Reduced Spatial Dependency for More General Video-level Deepfake Detection
This work addresses the safety concerns of deepfake detection for video content, offering a method to enhance generalization, though it appears incremental by building on existing temporal consistency approaches.
The paper tackles the problem of spatial bias hindering generalization in video-level deepfake detection by proposing Spatial Dependency Reduction (SDR), which integrates temporal consistency features from spatially-perturbed clusters, resulting in improved performance as demonstrated through extensive benchmarks.

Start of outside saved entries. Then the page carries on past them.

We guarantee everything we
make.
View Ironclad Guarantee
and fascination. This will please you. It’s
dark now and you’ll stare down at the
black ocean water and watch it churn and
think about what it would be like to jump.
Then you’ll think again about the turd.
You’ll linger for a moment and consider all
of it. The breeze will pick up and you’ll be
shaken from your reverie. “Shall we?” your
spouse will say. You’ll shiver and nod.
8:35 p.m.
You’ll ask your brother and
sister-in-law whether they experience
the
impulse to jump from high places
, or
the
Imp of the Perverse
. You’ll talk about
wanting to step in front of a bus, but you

As one of the prominent AI-generated content, Deepfake has raised significant safety concerns. Although it has been demonstrated that temporal consistency cues offer better generalization capability, existing methods based on CNNs inevitably introduce spatial bias, which hinders the extraction of intrinsic temporal features. To address this issue, we propose a novel method called Spatial Dependency Reduction (SDR), which integrates common temporal consistency features from multiple spatially-perturbed clusters, to reduce the dependency of the model on spatial information. Specifically, we design multiple Spatial Perturbation Branch (SPB) to construct spatially-perturbed feature clusters. Subsequently, we utilize the theory of mutual information and propose a Task-Relevant Feature Integration (TRFI) module to capture temporal features residing in similar latent space from these clusters. Finally, the integrated feature is fed into a temporal transformer to capture long-range dependencies. Extensive benchmarks and ablation studies demonstrate the effectiveness and rationale of our approach.